→ Records to use:
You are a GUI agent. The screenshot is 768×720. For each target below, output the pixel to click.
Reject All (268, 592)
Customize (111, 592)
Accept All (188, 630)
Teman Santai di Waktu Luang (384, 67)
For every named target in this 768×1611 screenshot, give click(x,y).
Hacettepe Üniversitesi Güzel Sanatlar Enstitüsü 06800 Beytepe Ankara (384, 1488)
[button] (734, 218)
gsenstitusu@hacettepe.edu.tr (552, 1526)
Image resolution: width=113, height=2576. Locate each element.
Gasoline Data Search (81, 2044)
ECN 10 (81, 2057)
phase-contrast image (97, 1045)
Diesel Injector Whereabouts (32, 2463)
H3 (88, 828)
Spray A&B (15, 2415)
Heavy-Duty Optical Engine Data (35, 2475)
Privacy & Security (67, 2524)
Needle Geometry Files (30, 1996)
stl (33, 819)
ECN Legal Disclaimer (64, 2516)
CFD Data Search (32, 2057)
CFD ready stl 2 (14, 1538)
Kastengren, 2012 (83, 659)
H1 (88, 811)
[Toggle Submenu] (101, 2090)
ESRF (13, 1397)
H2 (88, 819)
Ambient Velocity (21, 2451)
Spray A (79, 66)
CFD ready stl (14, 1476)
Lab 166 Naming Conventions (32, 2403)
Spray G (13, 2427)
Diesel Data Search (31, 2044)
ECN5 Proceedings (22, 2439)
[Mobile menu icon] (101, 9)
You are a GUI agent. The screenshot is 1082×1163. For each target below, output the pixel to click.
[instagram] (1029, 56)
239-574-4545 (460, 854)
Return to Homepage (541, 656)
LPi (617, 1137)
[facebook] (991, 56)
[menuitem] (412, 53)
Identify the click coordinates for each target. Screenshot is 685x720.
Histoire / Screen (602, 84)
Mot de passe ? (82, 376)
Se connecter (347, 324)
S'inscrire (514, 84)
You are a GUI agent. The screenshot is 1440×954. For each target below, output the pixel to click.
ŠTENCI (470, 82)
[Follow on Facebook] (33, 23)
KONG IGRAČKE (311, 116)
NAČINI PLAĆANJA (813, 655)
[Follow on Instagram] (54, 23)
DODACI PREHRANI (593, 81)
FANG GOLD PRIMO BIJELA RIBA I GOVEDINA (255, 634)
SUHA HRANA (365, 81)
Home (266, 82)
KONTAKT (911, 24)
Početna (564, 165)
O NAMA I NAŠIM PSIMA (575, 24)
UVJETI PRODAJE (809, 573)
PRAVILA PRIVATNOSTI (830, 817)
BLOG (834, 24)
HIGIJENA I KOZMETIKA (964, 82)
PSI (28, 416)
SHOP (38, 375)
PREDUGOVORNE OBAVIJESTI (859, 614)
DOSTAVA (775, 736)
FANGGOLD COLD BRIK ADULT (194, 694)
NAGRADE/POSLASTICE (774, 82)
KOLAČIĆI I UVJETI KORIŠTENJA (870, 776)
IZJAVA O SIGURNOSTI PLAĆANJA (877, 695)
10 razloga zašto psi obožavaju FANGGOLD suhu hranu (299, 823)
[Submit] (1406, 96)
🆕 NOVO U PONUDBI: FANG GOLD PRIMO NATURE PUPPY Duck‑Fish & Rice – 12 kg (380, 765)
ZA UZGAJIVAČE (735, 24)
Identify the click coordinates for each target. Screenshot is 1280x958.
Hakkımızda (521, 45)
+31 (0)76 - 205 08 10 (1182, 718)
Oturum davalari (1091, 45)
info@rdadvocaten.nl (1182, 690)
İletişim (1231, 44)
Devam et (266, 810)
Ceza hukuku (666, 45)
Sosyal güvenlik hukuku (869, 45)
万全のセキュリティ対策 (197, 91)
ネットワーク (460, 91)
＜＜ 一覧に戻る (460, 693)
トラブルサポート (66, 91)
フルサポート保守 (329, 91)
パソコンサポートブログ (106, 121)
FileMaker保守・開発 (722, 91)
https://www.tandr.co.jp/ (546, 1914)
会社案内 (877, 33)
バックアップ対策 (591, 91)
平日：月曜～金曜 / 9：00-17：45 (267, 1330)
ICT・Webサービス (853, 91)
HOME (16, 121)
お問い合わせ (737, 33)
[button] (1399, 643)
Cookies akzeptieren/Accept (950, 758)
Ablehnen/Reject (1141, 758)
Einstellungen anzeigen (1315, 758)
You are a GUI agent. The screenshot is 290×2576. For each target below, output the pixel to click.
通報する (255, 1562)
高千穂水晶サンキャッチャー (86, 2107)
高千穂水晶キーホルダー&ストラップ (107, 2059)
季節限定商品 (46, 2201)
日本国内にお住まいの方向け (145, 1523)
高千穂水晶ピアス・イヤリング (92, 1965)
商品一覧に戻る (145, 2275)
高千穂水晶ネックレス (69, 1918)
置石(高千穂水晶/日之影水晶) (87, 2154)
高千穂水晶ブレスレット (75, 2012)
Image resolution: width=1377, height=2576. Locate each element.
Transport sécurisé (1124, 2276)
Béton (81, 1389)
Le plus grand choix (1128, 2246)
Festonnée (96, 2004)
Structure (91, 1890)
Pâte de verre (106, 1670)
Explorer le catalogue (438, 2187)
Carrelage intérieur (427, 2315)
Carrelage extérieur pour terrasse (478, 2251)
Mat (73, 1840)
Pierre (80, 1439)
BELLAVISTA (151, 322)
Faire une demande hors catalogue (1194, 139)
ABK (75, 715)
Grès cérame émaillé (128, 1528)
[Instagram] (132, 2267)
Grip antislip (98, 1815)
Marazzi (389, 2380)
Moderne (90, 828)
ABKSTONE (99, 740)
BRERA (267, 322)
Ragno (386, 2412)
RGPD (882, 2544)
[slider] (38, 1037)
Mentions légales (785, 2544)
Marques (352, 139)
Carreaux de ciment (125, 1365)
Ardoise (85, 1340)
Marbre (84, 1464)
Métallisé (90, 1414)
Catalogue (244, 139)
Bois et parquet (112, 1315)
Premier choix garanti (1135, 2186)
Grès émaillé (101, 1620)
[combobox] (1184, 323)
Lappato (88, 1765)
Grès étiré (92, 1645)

→ Assigned task: Pick every line from the listing holding the string "Carrelage", and copy it.

→ Answer section:
Carrelage intérieur (427, 2315)
Carrelage extérieur pour terrasse (478, 2251)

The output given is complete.